The headquarters of the Criminal Investigation Department is in the Millennium Park complex west of Gaborone. Characterless, it is surrounded by parking covered by shade-cloth which loses a daily battle with the sun. It is a new building (ten years old would be a reasonable guess) and encroaches on the base of Kgale Hill which is about the only bit of topography in the area. We visited the director of the CID there on a Saturday, but went back for another sortie around the area on Sunday. We were delighted to see that a troupe of baboons had come down from their haunts in the rocky cap of Kgale Hill and taken over the area around the CID. They were sorting through bins and any other items of interest left as the human tide went out for the weekend. It seemed a wonderful metaphor for the juxtaposition of old and new in Africa. One we were not able to resist bringing into the stories.

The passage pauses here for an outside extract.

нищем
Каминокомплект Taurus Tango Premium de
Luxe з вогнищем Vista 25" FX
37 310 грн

Up north the Kasane police station has an interesting feature. Kasane lies on the confluence of two major rivers – the Chobe and the Zambezi. It is also at the meeting point of four countries – Botswana, Zambia, Namibia and Zimbabwe – clearly not an entirely comfortable location these days. However, the town is thriving with fancy modern hotels overlooking the broad Chobe river and packed with tourists taking trips into the Chobe National Park a short distance away. Built on the site of the old prison, a modern multi-story building houses the police. The architect took care to design it in such a way that two ancient baobabs could be preserved. Both are hollowed out with once locking doors that allowed prisoners to be held within the tree itself. One tree for the men and one for the women. No more than two in each at a time one hopes! You can climb in, but it’s not a very comfortable or salubrious place to spend the day.

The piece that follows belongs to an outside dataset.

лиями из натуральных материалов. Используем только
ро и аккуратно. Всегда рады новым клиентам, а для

Our third book will be set in the Kalahari desert part of Botswana, so we made the acquaintance of the police there. As usual they were charming and helpful. Tshane is a small village in the heart of the southern Kalahari. It has neighbours of the same type: Hukuntsi – the “commercial centre” sporting a petrol station and guest house, Lehututu – named after the cry of the Ground Hornbill, and Lokgwabe. The villages are there because of the usually dry salt pans which provide subterranean water. The only police station for the group of villages is at Tshane. Unlike the usual Botswana police building, this is an old style colonial one-story dating back to the days of British rule – the Bechuanaland Protectorate. It has the prime site in town: overlooking one of the salt pans. We were told it is the second oldest permanent police post in Botswana. Obviously someone thought this area would grow. Perhaps the old building survived because it didn’t.